HPE 9000 and HPE e3000 Servers
cancel
Showing results for 
Search instead for 
Did you mean: 

Event 646: Partition being reset due to watchdog timeout expiring

 
SOLVED
Go to solution

Event 646: Partition being reset due to watchdog timeout expiring

Hello Everyone,

I'm receiving the following Critical Error from the Event Monitor:

"Event 646: Partition being reset due to watchdog timeout expiring"

The entire message is attached to this post.

Should I be concerned about this? I receive it about once a month.

Also, any reccomendations on what I can do to resolve it?

Any help/insight is appreciated.

8 REPLIES 8
Joseph Loo
Honored Contributor

Re: Event 646: Partition being reset due to watchdog timeout expiring

hi mike,

have u done what the action statement ask u to follow:

Action: Find out why the partition's OS had hung. The cause could be bad HW that crashed the partition, or in rare cases, a combination of events that caused the OS to be unable to refresh the watchdog timer. Look for other events preceeding the timeout for clues to the root cause of the partition bei! ng unresponsive.

any error from /var/adm/syslog/syslog.log or did dmesg output give any scsi error, etc?

regards.
(p.s. please remember to assign points.
http://forums1.itrc.hp.com/service/forums/pageList.do?userId=CA1176297&listType=unassigned&forumId=1)
what you do not see does not mean you should not believe
Mohanasundaram_1
Honored Contributor

Re: Event 646: Partition being reset due to watchdog timeout expiring

Hi Mike,

I assume that the server is an rp7420 and the firmware is not the latest. I had a similar problem and after the message the MP was not receiving any further events.

you can try this workaround to recover from the WATCHDOG Reset and get the OS talking to the MP again by doing the following...
(This is safe to do with the partition up and running)
- Connect to the MP
- go into 'cm'
- reset the utility interface to the core cell of the partition using the 'ru'
command.

Here is an example where Cell-0 is the core cell:
[test-mp] MP:CM> ru
This command resets the selected MP bus device.
B - BPS (Bulk Power Supply)
A - PACI (Partition Console Interface)
G - MP (Management Processor)
H - PDHC (Cell Board Controller)
Select device: h
Enter cell number: 0
Do you want to reset the Cell PDH Controller Slot 0? (Y/[N]) y
-> The selected MP bus device will be reset.
[test-mp] MP:CM>

Then you should plan for the firmware upgrade.

With regards,
Mohan.
Attitude, Not aptitude, determines your altitude

Re: Event 646: Partition being reset due to watchdog timeout expiring

Joseph,

I checked the syslog.log and it doesn't look like there is anything that caused the hang up. I am rather new to this so attached a snippet a snippet of the log at the time of the problem.

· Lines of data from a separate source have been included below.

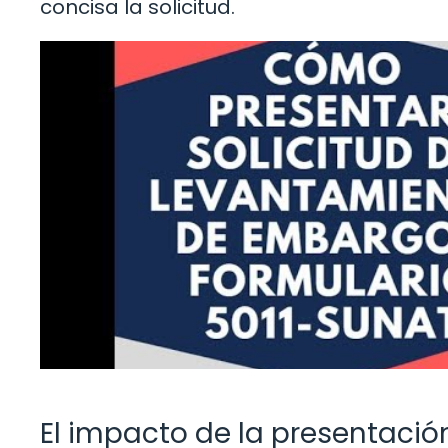
concisa la solicitud.
El impacto de la presentaci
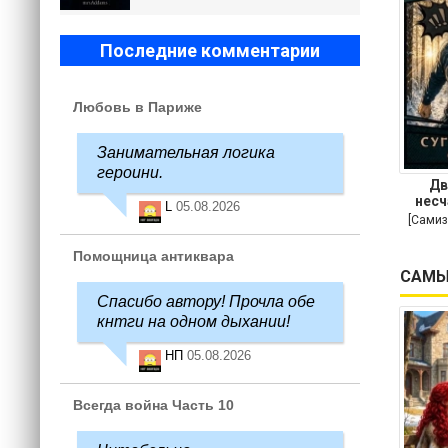
Последние комментарии
Любовь в Париже
Занимательная логика
героини.
Дв
несч
L
05.08.2026
[Самиз
Помощница антиквара
САМЫ
Спасибо автору! Прочла обе
кнтги на одном дыхании!
НП
05.08.2026
Всегда война Часть 10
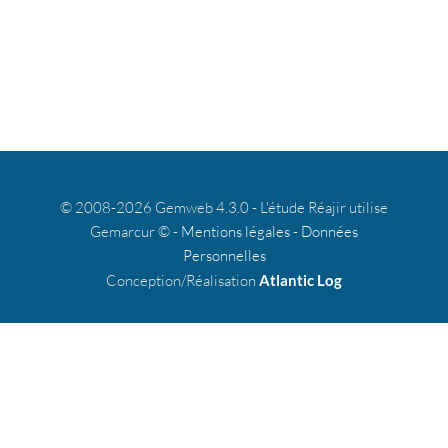
© 2008-2026 Gemweb 4.3.0 - L'étude Réajir utilise
Gemarcur © -
Mentions légales
-
Données
Personnelles
Conception/Réalisation
Atlantic Log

dmesg: The file hasn't been updated since the 12th so I don't think anything has been logged there. But I could be wrong since I've never looked at it. Actually I don't know how to view the file correctly.


Mohan,

The watchdog eventually resets itself and I had put a call through support and they told me not to worry about it.

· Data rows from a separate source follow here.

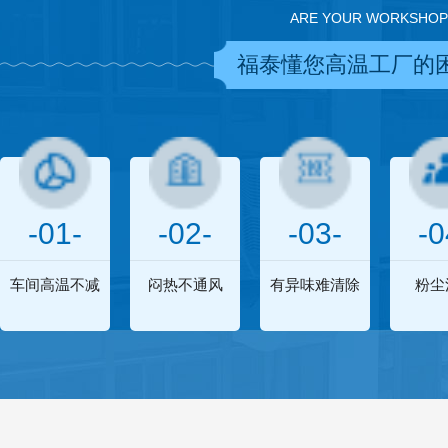
ARE YOUR WORKSHOP
福泰懂您高温工厂的
-01-
-02-
-03-
-0
车间高温不减
闷热不通风
有异味难清除
粉尘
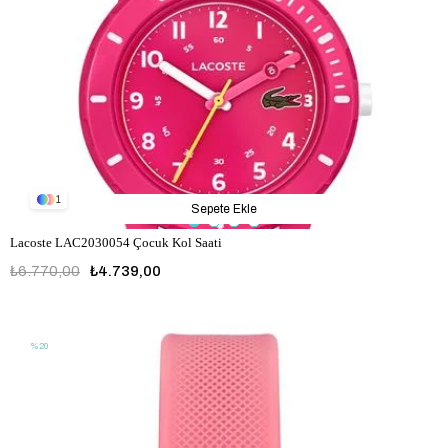
1
Sepete Ekle
Lacoste LAC2030054 Çocuk Kol Saati
₺6.770,00
₺4.739,00
LAC2030054
%20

Regarding the firmware update. I am running a rp7420. Where can I find if there is firmware updates?

Joseph Loo
Honored Contributor

Re: Event 646: Partition being reset due to watchdog timeout expiring

hi,

syslog.log is too small a snippet to show if there are any error, u may like to grep any "warning" or "error" from that file.

post yr dmesg output:

# dmesg


for OS installable firmware updates:

http://www2.itrc.hp.com/service/patch/search.do?BC=patch.breadcrumb.main|&pageContextName=firmware:

regards.
what you do not see does not mean you should not believe
Mohanasundaram_1
Honored Contributor

Re: Event 646: Partition being reset due to watchdog timeout expiring

HI Mike,

You can check for the firmware at itrc site and select the "patch/firmware database" section.
Select "firmware" sub section.

Select the "CPU" as the firmware type and in the search string type "rp7420" and perform a search.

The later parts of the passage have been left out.